_WORK INSTRUCTIONS_: Look through the records below for the line with "लेगी और स्थानीय". Return that line and each one after it up to and including the line with "luxusní velký byt na", exactly.

_Collected data_:
____________________

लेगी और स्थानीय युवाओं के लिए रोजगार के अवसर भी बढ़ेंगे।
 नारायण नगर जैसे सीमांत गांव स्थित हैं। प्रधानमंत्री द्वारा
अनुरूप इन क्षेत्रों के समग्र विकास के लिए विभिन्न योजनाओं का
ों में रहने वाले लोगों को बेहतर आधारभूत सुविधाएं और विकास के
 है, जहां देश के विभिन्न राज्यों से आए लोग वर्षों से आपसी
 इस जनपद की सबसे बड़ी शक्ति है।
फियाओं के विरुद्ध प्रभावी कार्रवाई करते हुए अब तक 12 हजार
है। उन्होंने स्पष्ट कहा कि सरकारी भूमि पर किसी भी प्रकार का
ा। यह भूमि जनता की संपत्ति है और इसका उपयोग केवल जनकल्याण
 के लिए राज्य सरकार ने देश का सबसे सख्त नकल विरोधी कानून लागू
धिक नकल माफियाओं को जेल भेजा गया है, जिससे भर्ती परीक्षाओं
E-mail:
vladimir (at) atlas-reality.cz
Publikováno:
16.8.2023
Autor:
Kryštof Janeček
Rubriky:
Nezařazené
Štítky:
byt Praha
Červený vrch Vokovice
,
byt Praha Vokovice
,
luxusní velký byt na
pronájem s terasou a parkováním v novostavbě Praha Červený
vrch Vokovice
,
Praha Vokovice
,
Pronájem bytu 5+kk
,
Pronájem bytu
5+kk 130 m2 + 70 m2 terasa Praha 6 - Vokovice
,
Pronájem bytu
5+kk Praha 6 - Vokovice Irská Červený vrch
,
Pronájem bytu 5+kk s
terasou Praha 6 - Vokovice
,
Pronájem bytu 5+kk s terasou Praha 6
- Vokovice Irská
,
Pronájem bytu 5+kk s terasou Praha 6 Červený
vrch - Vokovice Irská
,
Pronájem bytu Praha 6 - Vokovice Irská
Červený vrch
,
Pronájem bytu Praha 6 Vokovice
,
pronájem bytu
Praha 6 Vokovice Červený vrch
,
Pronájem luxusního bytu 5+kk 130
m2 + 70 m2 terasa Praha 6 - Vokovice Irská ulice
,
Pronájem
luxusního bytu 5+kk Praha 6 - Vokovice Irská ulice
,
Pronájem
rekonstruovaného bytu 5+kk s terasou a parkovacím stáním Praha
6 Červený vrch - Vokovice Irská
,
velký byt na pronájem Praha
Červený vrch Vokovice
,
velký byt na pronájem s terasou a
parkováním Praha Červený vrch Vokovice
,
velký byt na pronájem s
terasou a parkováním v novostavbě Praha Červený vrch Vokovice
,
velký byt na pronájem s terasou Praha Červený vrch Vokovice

____________________

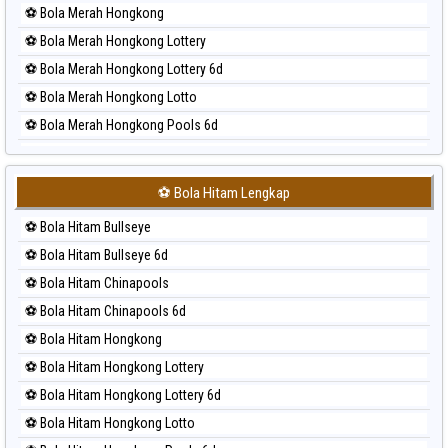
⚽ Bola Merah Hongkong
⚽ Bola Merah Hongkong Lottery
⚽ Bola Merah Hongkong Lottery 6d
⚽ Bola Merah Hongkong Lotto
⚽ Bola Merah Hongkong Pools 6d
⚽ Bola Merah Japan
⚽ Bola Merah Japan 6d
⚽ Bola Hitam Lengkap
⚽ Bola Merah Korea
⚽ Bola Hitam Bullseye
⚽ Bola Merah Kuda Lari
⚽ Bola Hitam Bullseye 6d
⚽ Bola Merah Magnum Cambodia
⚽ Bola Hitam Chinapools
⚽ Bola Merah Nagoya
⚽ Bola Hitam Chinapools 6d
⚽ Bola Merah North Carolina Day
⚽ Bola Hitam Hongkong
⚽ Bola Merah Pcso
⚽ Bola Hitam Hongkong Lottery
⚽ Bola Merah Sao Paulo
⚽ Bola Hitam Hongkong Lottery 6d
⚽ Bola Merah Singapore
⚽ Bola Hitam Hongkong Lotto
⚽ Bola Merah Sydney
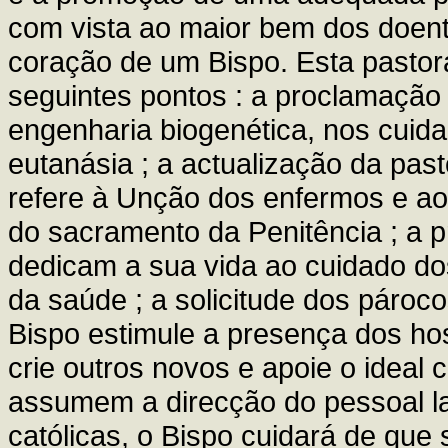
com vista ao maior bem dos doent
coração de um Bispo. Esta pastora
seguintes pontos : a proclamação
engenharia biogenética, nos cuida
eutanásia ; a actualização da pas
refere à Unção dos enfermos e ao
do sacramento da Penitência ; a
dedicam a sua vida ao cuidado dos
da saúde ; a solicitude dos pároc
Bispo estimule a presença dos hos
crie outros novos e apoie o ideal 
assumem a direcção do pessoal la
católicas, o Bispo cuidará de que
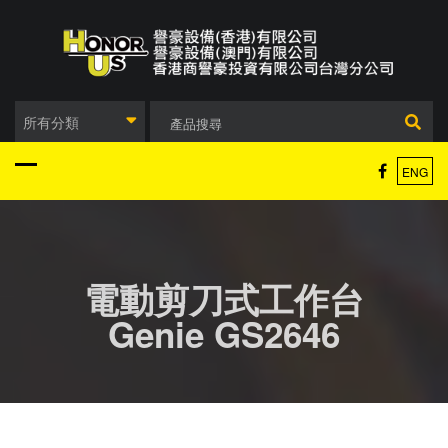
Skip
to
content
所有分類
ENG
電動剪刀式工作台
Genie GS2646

____________________

_SOLUTION_:
लेगी और स्थानीय युवाओं के लिए रोजगार के अवसर भी बढ़ेंगे।
 नारायण नगर जैसे सीमांत गांव स्थित हैं। प्रधानमंत्री द्वारा
अनुरूप इन क्षेत्रों के समग्र विकास के लिए विभिन्न योजनाओं का
ों में रहने वाले लोगों को बेहतर आधारभूत सुविधाएं और विकास के
 है, जहां देश के विभिन्न राज्यों से आए लोग वर्षों से आपसी
 इस जनपद की सबसे बड़ी शक्ति है।
फियाओं के विरुद्ध प्रभावी कार्रवाई करते हुए अब तक 12 हजार
है। उन्होंने स्पष्ट कहा कि सरकारी भूमि पर किसी भी प्रकार का
ा। यह भूमि जनता की संपत्ति है और इसका उपयोग केवल जनकल्याण
 के लिए राज्य सरकार ने देश का सबसे सख्त नकल विरोधी कानून लागू
धिक नकल माफियाओं को जेल भेजा गया है, जिससे भर्ती परीक्षाओं
E-mail:
vladimir (at) atlas-reality.cz
Publikováno:
16.8.2023
Autor:
Kryštof Janeček
Rubriky:
Nezařazené
Štítky:
byt Praha
Červený vrch Vokovice
,
byt Praha Vokovice
,
luxusní velký byt na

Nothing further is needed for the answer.